Date of Award

6-16-2011

Document Type

Dissertation

Degree Name

Doctor of Philosophy (PhD)

Department

English

First Advisor

Jeannine Fontaine, Ph.D.

Second Advisor

Ben Rafoth, Ed.D.

Third Advisor

Paul W. Chilcote, Ph.D., M.Div.

Abstract

The present study investigates specific details in the narrative strategies of six women clergy in order to identify thematic patterns reflected in their personal call narratives and to interrogate the socio-culturally situated identity reflected by these patterns. By conducting a cross-disciplinary study of six second-career women who understand themselves to be “called to the ministry,” I unpack and foreground the transformative experiences they undergo in their journey as scholars and ministers. Each woman had recently earned, or was about to graduate with, a professional theological degree, the Master of Divinity. Each was between the ages of 35-55, having maintained a previous career in an entirely different field before returning to graduate school for a theological professional degree.
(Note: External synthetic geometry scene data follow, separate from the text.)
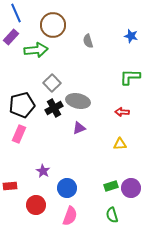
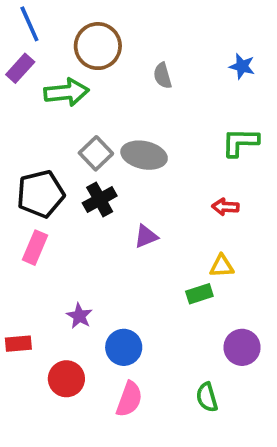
gray ellipse: (78, 101) -> (144, 155), moved
green rectangle: (111, 186) -> (199, 294), moved

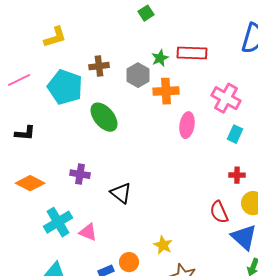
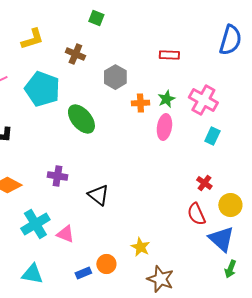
green square: (146, 13) -> (96, 18), moved, turned -35
red rectangle: (192, 53) -> (169, 55), size x0.7
green star: (160, 58) -> (166, 99), moved
brown cross: (99, 66) -> (75, 54), moved, turned 30
orange cross: (166, 91) -> (140, 103), moved, size x0.7
red cross: (237, 175) -> (204, 183), moved, turned 35

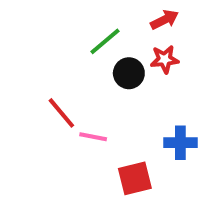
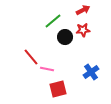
blue cross: (180, 143) -> (91, 72), turned -35
red square: (135, 178) -> (58, 89), moved

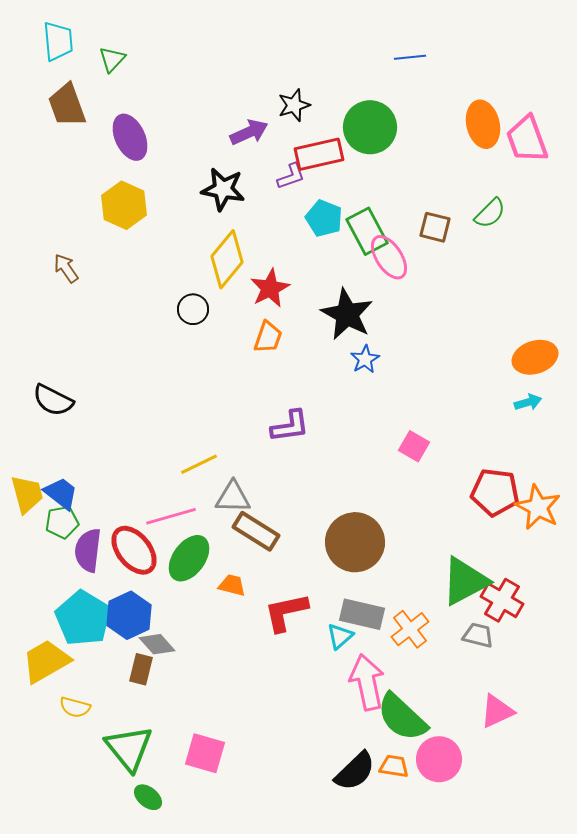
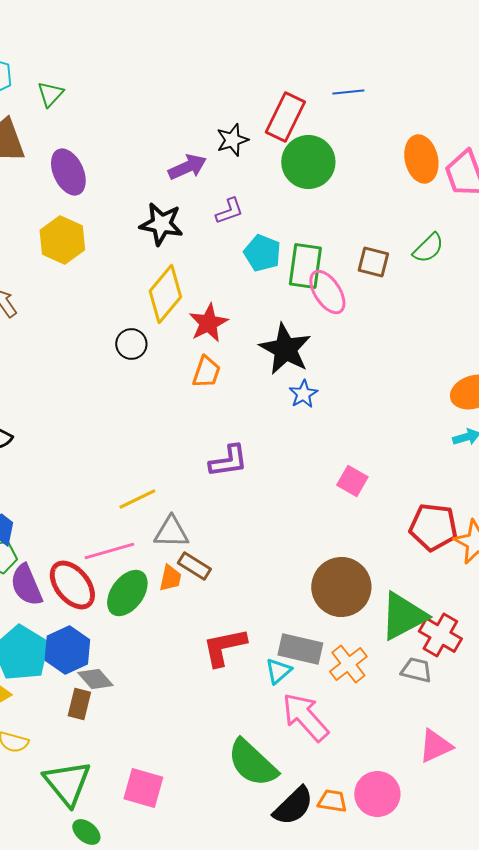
red rectangle: (319, 154) -> (285, 117), moved, turned -51
green rectangle: (367, 231) -> (305, 266), turned 36
brown rectangle: (256, 531) -> (194, 566), size x0.7
brown circle: (355, 542) -> (341, 587), moved
purple semicircle: (88, 550) -> (26, 585), turned -30
orange trapezoid: (232, 585) -> (170, 578), moved, turned 88
pink arrow: (367, 682) -> (305, 717), turned -30
green semicircle: (402, 717) -> (252, 763), moved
The data garnered from this study suggests that women pursuing the Master of Divinity Degree (Professional Graduate Degree) undergo a personal transformation which is not only evidenced in their speech and their construction of personal narratives, but which shapes their own perception of themselves as public figures. This identity transformation reveals itself as participants strive to negotiate between personal identities, goals, and priorities and the requirements concerning public verbal and written expression of their call to ministry they feel obligated to meet in the context of their disciplinary and ecclesial discourse communities. Borrowing insights from the disciplinary fields of rhetoric, narrative inquiry, discourse analysis, performance and feminist theory, and theology, this study provides a portrait of some of the ways women “called to preach” use words and rhetorical strategies to create their ministerial identity as well as to validate that identity to themselves and to others. The study concludes by offering suggestions on ways both the church and the academy might respond more positively to women seeking to participate in ordained ministry.